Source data
--------------------------------------------------

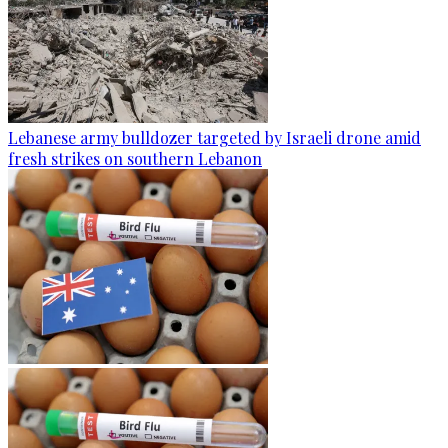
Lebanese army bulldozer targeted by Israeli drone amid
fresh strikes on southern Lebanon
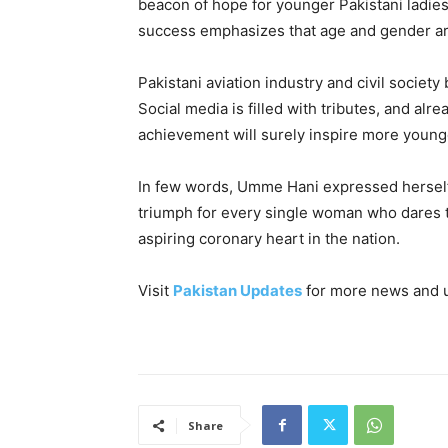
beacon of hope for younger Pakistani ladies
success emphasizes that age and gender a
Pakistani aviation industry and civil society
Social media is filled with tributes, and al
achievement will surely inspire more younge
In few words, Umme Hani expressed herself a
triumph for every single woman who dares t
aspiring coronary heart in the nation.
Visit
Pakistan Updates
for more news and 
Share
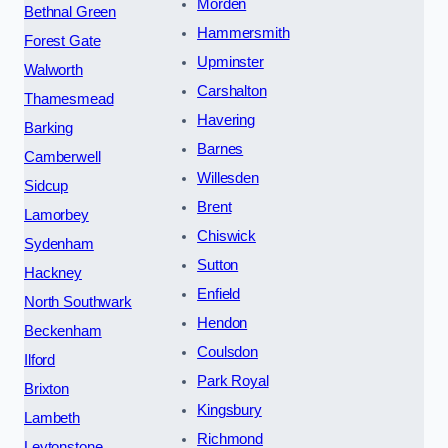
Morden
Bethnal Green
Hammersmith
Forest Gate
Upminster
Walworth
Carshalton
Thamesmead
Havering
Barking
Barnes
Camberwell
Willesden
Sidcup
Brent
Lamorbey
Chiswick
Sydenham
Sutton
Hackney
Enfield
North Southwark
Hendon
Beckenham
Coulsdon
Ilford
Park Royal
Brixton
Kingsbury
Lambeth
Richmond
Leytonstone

--------------------------------------------------

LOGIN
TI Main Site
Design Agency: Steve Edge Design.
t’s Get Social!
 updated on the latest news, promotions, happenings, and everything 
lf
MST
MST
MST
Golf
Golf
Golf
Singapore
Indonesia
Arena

--------------------------------------------------

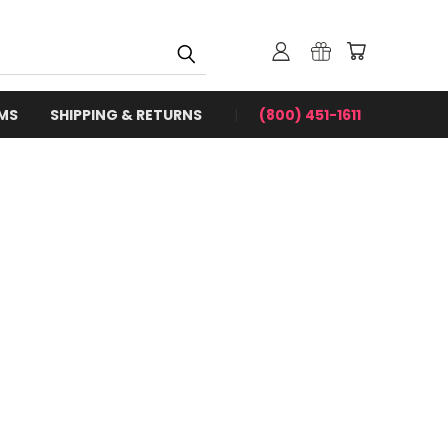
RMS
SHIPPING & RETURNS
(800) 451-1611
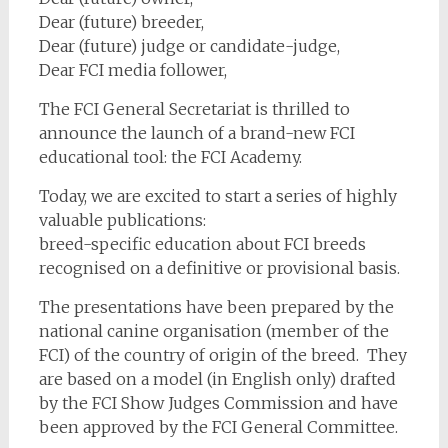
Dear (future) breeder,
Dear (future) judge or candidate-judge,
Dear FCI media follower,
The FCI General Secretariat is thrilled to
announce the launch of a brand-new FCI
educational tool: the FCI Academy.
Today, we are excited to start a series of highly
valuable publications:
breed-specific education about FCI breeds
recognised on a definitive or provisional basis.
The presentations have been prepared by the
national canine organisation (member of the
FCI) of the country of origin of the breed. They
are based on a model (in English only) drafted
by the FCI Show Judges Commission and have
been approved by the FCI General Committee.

--------------------------------------------------

> [Required work] From the records above, return each line that includes "been".

> [Reply to the exercise]
The presentations have been prepared by the
been approved by the FCI General Committee.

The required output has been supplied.